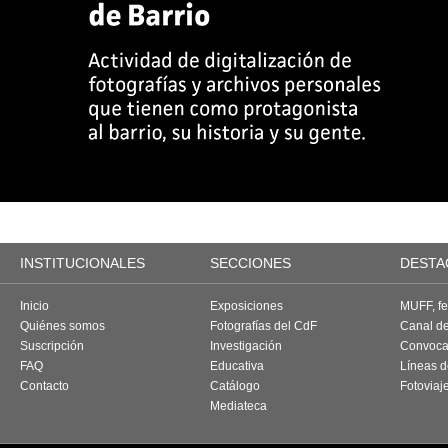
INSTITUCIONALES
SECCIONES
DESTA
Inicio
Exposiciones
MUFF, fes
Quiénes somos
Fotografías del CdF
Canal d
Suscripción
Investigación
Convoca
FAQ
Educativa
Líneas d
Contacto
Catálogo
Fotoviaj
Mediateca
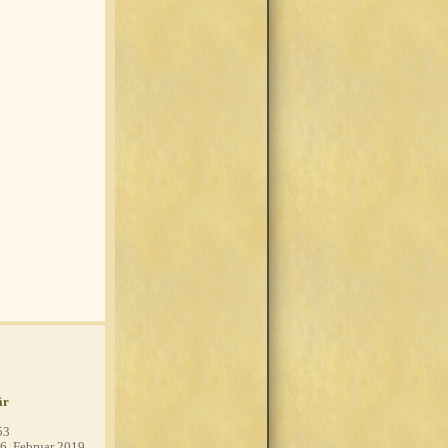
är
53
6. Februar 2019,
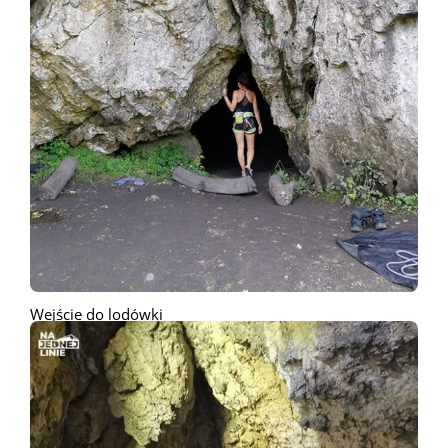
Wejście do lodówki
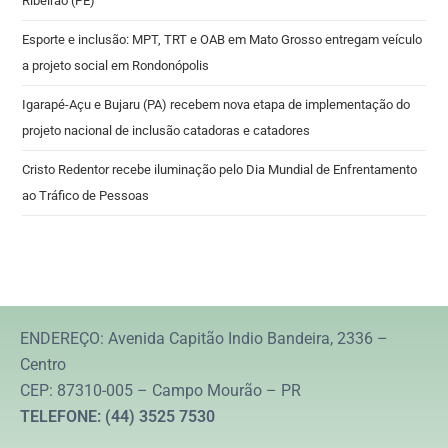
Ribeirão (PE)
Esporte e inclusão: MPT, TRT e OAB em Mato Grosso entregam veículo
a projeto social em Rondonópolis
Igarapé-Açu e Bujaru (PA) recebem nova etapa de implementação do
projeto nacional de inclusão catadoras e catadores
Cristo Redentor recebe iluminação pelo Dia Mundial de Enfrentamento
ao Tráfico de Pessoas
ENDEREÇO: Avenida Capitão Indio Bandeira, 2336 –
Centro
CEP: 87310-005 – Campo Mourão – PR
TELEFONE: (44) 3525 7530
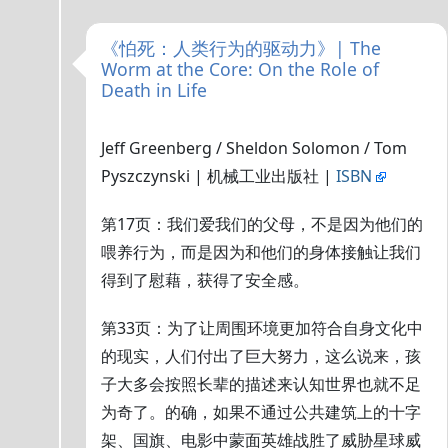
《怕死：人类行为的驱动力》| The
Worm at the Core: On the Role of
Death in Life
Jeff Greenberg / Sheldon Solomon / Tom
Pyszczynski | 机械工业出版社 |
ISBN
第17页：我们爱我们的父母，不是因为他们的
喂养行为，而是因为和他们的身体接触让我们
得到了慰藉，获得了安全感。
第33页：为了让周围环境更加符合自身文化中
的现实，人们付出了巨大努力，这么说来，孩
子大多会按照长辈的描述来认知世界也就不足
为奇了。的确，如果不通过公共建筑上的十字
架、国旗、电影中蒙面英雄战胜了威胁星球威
* * *
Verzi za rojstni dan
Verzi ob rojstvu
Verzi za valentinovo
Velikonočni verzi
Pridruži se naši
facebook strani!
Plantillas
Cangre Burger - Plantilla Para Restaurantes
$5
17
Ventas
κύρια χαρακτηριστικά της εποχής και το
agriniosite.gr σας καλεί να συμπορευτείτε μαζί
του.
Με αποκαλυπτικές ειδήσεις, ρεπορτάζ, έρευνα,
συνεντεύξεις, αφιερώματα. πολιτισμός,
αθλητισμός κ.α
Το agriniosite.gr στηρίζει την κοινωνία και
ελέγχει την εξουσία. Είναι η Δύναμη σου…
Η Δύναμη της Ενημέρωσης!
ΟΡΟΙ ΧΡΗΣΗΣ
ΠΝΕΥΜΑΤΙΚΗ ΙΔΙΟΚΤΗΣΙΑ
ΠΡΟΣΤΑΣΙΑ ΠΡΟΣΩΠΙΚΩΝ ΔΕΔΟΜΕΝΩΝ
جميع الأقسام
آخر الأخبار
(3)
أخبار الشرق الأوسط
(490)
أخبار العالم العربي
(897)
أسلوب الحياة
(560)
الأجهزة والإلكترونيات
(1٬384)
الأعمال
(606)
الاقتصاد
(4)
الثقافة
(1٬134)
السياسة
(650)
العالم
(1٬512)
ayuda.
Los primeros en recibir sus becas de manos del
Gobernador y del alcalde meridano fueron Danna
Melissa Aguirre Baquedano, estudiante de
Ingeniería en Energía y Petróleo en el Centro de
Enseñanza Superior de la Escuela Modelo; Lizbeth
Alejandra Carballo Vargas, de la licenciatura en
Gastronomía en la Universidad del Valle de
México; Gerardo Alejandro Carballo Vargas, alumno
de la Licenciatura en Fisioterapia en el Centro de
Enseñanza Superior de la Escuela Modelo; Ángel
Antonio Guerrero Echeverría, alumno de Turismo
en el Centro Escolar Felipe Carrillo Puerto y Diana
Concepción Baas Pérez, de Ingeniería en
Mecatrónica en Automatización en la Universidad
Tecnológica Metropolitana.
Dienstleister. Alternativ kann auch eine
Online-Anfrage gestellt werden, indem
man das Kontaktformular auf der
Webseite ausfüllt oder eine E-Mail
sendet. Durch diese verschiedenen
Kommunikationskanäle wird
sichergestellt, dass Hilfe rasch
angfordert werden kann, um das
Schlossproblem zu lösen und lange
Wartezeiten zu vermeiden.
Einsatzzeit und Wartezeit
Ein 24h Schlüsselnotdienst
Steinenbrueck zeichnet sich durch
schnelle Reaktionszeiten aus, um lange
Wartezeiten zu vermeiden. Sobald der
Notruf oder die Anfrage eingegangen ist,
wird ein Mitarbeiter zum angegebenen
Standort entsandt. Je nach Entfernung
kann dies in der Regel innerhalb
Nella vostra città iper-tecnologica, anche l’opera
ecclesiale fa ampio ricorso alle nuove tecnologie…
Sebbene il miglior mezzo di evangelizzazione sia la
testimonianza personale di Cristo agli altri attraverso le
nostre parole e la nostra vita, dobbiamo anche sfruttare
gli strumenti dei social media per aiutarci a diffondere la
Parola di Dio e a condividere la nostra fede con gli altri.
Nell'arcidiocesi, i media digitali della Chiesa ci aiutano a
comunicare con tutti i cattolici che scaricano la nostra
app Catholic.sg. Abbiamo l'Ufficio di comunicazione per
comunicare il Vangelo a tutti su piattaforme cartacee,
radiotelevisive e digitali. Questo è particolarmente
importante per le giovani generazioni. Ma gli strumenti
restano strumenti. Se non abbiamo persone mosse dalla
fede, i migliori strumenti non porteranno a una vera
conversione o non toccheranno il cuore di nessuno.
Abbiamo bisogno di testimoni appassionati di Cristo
--
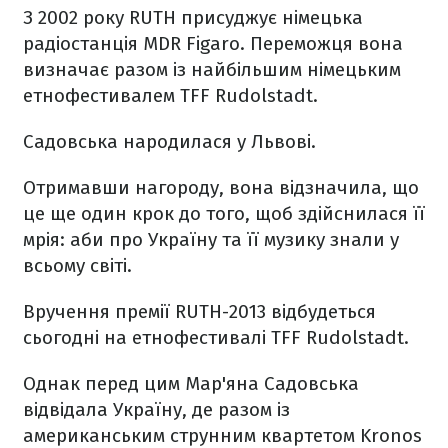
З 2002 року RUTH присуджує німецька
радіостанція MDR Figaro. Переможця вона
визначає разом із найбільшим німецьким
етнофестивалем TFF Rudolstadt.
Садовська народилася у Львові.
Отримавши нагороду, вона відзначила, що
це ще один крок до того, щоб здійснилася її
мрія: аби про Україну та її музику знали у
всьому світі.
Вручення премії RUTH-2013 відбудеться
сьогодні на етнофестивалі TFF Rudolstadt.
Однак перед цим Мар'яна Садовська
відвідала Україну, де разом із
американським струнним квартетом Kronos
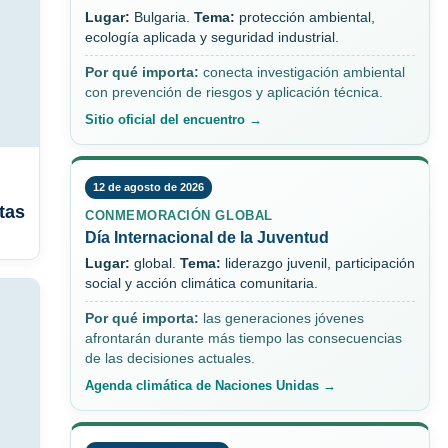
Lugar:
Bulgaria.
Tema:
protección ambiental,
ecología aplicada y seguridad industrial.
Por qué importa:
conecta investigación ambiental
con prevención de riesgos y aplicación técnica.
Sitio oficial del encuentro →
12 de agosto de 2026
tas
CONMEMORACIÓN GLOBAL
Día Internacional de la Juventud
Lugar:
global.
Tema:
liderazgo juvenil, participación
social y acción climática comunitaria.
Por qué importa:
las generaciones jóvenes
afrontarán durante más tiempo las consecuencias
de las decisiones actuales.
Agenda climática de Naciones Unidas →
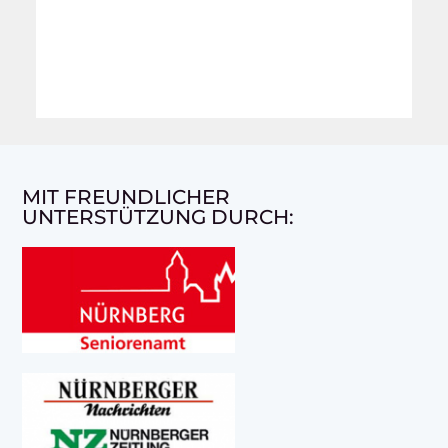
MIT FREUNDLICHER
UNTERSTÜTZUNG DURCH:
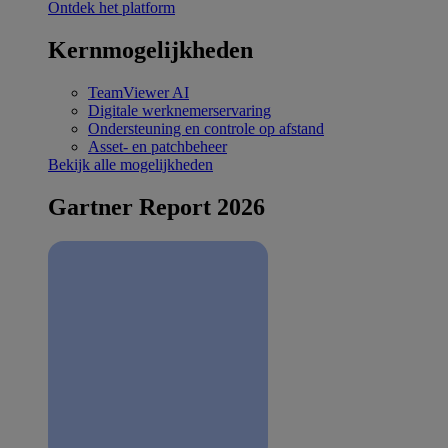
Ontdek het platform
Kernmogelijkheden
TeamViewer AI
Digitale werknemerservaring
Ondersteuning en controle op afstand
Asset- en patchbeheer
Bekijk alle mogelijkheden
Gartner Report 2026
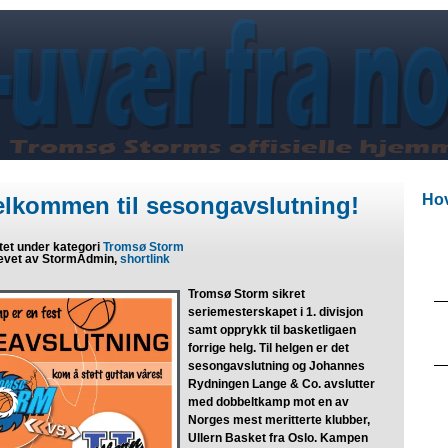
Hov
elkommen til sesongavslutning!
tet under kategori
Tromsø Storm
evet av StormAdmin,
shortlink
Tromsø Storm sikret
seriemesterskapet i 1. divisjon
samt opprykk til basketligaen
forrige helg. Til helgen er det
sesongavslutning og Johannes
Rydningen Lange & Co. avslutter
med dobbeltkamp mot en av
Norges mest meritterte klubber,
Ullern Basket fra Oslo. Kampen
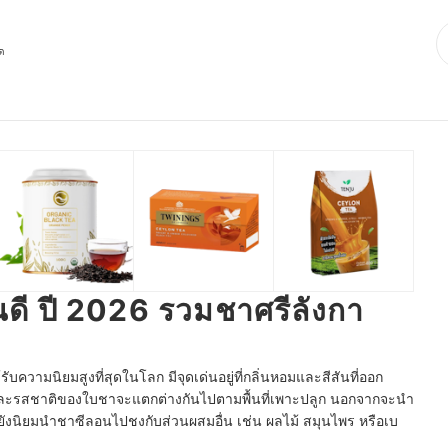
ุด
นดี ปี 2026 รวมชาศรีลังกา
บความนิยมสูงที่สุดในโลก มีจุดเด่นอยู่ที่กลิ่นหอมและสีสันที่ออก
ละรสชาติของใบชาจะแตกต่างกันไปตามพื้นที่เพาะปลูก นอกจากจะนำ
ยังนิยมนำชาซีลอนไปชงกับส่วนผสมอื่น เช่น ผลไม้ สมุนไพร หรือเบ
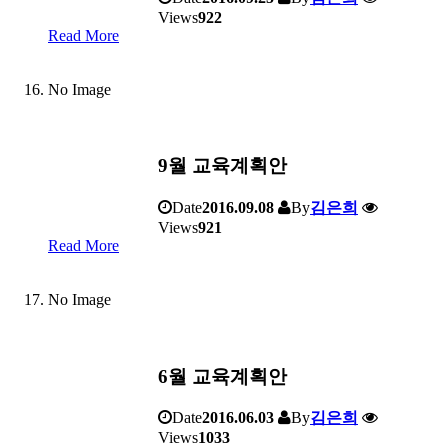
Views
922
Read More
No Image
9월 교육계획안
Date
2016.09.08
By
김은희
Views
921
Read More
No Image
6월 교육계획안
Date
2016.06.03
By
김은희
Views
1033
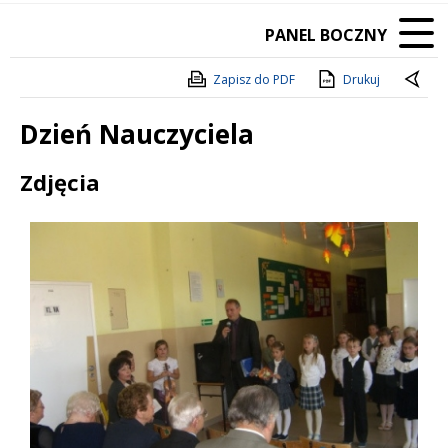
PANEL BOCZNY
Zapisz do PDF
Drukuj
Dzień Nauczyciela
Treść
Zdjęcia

What the task asks »
Output the material above exactly, but only from the line that carries "fede, i migliori" through the line that carries "Abbiamo bisogno di".

Solution below »
fede, i migliori strumenti non porteranno a una vera
conversione o non toccheranno il cuore di nessuno.
Abbiamo bisogno di testimoni appassionati di Cristo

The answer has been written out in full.